** Opening Records supplied block **

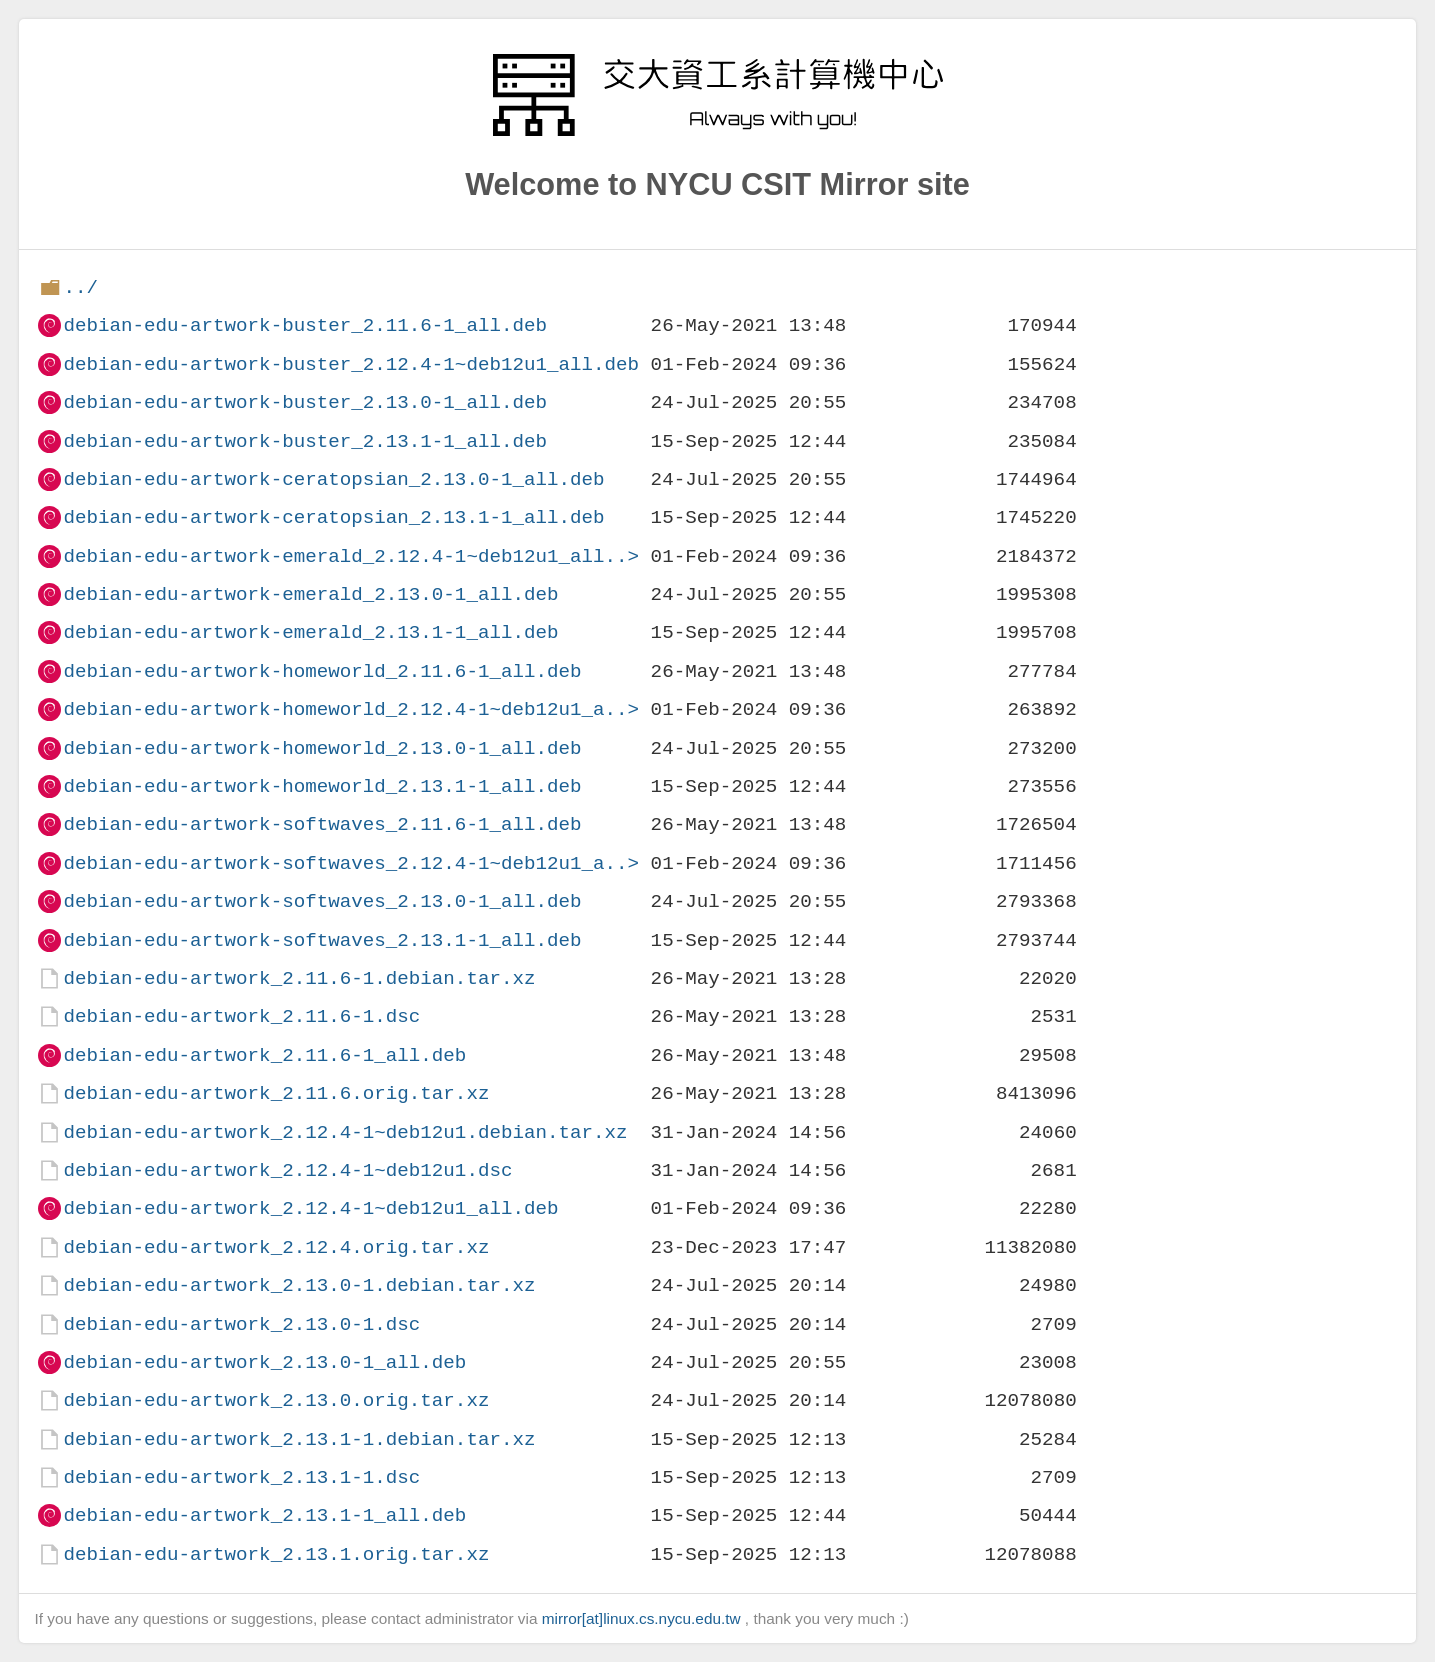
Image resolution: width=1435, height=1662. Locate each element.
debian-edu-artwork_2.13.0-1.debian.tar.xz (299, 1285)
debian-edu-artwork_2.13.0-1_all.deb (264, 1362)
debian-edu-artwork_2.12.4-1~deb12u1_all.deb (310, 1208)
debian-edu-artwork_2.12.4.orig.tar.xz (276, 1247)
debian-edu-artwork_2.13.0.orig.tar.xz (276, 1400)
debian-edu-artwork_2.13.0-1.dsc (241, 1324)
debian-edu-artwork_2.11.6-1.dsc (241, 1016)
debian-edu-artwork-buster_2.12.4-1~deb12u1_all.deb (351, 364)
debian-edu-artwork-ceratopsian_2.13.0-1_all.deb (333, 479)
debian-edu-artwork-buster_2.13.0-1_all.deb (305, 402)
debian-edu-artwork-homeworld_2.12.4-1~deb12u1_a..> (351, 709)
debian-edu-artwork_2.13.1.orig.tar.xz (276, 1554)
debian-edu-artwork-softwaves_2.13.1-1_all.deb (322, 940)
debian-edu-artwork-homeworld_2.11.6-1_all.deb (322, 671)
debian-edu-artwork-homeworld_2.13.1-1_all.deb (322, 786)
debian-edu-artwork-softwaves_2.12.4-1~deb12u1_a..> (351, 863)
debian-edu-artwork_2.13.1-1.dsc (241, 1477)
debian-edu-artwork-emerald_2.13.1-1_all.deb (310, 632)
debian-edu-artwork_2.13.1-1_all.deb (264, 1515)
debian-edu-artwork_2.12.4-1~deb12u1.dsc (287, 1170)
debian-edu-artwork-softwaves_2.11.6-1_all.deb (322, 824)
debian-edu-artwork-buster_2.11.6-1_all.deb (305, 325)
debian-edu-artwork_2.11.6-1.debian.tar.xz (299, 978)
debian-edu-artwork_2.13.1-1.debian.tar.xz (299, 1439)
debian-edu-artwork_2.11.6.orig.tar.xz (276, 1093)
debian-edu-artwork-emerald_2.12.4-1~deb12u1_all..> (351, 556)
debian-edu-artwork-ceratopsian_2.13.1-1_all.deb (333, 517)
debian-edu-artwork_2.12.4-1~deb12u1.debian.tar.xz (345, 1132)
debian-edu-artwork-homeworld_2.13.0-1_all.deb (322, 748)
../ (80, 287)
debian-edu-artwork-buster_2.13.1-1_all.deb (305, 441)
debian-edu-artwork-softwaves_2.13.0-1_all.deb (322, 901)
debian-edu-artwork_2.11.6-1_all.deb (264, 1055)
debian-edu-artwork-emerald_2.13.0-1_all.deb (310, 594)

** Closing Records supplied block **

**Problem description**
Each entry above should be copied word for word, with the images omitted.

**Exercise answer**
Image resolution: width=1435, height=1662. Locate each element.
debian-edu-artwork_2.13.0-1.debian.tar.xz (299, 1285)
debian-edu-artwork_2.13.0-1_all.deb (264, 1362)
debian-edu-artwork_2.12.4-1~deb12u1_all.deb (310, 1208)
debian-edu-artwork_2.12.4.orig.tar.xz (276, 1247)
debian-edu-artwork_2.13.0.orig.tar.xz (276, 1400)
debian-edu-artwork_2.13.0-1.dsc (241, 1324)
debian-edu-artwork_2.11.6-1.dsc (241, 1016)
debian-edu-artwork-buster_2.12.4-1~deb12u1_all.deb (351, 364)
debian-edu-artwork-ceratopsian_2.13.0-1_all.deb (333, 479)
debian-edu-artwork-buster_2.13.0-1_all.deb (305, 402)
debian-edu-artwork-homeworld_2.12.4-1~deb12u1_a..> (351, 709)
debian-edu-artwork_2.13.1.orig.tar.xz (276, 1554)
debian-edu-artwork-softwaves_2.13.1-1_all.deb (322, 940)
debian-edu-artwork-homeworld_2.11.6-1_all.deb (322, 671)
debian-edu-artwork-homeworld_2.13.1-1_all.deb (322, 786)
debian-edu-artwork-softwaves_2.12.4-1~deb12u1_a..> (351, 863)
debian-edu-artwork_2.13.1-1.dsc (241, 1477)
debian-edu-artwork-emerald_2.13.1-1_all.deb (310, 632)
debian-edu-artwork_2.13.1-1_all.deb (264, 1515)
debian-edu-artwork_2.12.4-1~deb12u1.dsc (287, 1170)
debian-edu-artwork-softwaves_2.11.6-1_all.deb (322, 824)
debian-edu-artwork-buster_2.11.6-1_all.deb (305, 325)
debian-edu-artwork_2.11.6-1.debian.tar.xz (299, 978)
debian-edu-artwork_2.13.1-1.debian.tar.xz (299, 1439)
debian-edu-artwork_2.11.6.orig.tar.xz (276, 1093)
debian-edu-artwork-emerald_2.12.4-1~deb12u1_all..> (351, 556)
debian-edu-artwork-ceratopsian_2.13.1-1_all.deb (333, 517)
debian-edu-artwork_2.12.4-1~deb12u1.debian.tar.xz (345, 1132)
debian-edu-artwork-homeworld_2.13.0-1_all.deb (322, 748)
../ (80, 287)
debian-edu-artwork-buster_2.13.1-1_all.deb (305, 441)
debian-edu-artwork-softwaves_2.13.0-1_all.deb (322, 901)
debian-edu-artwork_2.11.6-1_all.deb (264, 1055)
debian-edu-artwork-emerald_2.13.0-1_all.deb (310, 594)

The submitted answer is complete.